Pictures must not appear; the answer is exactly the lines from the one that holds "zbyt dużych dawkac" through the end of the material.

*Records for this task*:
# # #

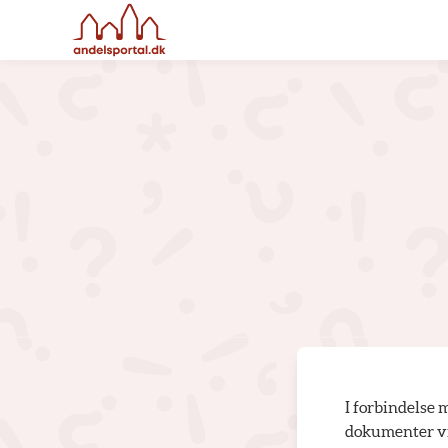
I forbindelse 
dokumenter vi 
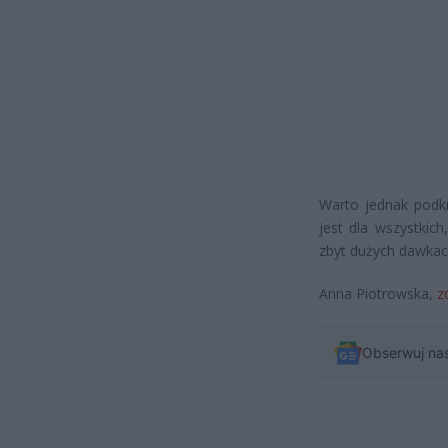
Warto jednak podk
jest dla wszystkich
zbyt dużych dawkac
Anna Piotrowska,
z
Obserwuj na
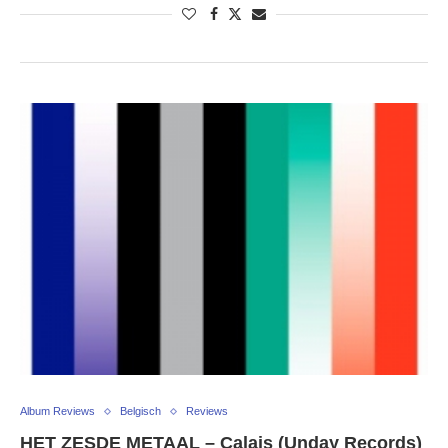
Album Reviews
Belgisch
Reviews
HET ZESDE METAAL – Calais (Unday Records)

# # #

*Solved exercise*:
zbyt dużych dawkac
Anna Piotrowska,
z
Obserwuj na
Album Reviews
Belgisch
Reviews
HET ZESDE METAAL – Calais (Unday Records)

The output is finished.